Non va mai dimenticata una vecchia  consapevolezza della sociologia storica: il mercato  di per sé non produce società. La società si costruisce superando le logiche di mercato, attraverso la percezione forte di una responsabilità sociale dell’economia e delle forme istituzionali incisive che assume questa responsabilità. Voglio ripetere che c’è un inestinguibile primato della politica sul destino della cittadinanza. Non una società degli individui, ma una società dei  gruppi sociali, delle istituzioni della solidarietà, dei diritti collettivi.
Infine, una cultura europea.
Si, proprio della “vecchia” Europa. Una cultura della complessità. L’Europa sa che  la democrazia non è una clava e la libertà non  è il  semplice sogno dei Padri Pellegrini. Seicento anni di storia ci hanno insegnato che la democrazia è un processo paziente che si basa sul rispetto dell’altro. Fare della democrazia una clava è svuotarla dall’interno, trasformarla in un nuovo autoritarismo, che ancora una volta sancisce la superiorità dei più forti sui più deboli, in nome di una superiorità che è solo soperchieria.
In questo senso la cultura europea è necessariamente una cultura dell’accoglienza. Ha ragione Ulrich Beck: c’è una via europea distinta da quella di altre culture e “identità europea non significa monogamia culturale.”
Vede bene Cristina Carpinelli:“L’Europa del XXI secolo è piuttosto un’Europa delle differenze.” E’ tempo di tornare alla domanda iniziale: può la politica "senza fondamenti" confrontarsi con questi scenari? È in grado di cavarsela il decisionismo mediatico? E i guru che circondano i leaders, più esperti nei sondaggi e dinamiche collettive che in radici, culture e destini dei popoli, sono all'altezza dei consigli opportuni per la situazione?
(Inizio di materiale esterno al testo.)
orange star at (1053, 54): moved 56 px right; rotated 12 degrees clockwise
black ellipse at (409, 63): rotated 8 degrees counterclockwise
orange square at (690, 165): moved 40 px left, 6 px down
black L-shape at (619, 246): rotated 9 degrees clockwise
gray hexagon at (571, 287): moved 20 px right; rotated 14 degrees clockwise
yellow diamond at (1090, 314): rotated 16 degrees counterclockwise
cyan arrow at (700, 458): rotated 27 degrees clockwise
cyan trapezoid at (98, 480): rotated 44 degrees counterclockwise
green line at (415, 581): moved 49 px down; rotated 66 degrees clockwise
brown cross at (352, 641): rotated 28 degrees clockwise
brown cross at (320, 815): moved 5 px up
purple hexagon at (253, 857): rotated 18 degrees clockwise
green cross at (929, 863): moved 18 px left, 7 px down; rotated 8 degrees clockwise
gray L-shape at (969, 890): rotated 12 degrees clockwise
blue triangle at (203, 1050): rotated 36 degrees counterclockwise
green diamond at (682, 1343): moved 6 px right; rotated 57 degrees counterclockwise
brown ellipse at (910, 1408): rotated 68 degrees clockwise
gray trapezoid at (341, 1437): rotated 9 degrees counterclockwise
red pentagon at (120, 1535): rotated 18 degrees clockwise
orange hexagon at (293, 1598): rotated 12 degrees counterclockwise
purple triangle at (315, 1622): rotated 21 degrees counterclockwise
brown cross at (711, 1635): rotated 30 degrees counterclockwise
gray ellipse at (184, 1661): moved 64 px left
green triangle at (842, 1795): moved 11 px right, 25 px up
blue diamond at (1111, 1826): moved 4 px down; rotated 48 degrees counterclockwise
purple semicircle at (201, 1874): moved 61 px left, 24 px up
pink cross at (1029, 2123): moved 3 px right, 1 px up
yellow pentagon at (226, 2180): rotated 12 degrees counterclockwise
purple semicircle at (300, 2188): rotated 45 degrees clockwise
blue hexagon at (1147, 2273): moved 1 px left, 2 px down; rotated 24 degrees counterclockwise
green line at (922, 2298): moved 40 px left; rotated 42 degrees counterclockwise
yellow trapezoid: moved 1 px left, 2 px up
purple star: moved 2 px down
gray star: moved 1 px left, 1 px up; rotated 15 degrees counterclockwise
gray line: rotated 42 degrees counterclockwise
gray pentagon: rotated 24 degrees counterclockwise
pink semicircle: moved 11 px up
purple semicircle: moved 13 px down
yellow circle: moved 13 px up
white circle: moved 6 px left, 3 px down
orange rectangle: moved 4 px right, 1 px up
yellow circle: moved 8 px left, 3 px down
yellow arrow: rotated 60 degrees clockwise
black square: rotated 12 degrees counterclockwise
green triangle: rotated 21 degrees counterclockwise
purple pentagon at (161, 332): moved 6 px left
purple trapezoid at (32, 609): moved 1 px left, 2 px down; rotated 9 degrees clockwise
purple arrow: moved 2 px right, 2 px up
Anche i populismi italiani, anche quelli di sinistra, non possono evadere questi interrogativi e questo confronto. Porli non è né una provocazione né un tributo alla vecchia politica dei fondamenti dimenticati. È soltanto il dovere dell'ora e un modo per attrezzarsi. Per vincere e far vincere la democrazia.
Il futuro è figlio del pensiero e dell'immaginazione, nei casi migliori della profezia. Per questo non si lascia catturare dall'invadenza seriale delle immagini. E non discende dalla nausea del presente.
L'altra faccia della medaglia del resto la conosciamo. L’ha descritta con l'abituale chiarezza il cardinale Martini: "Del futuro si ha più paura che desiderio".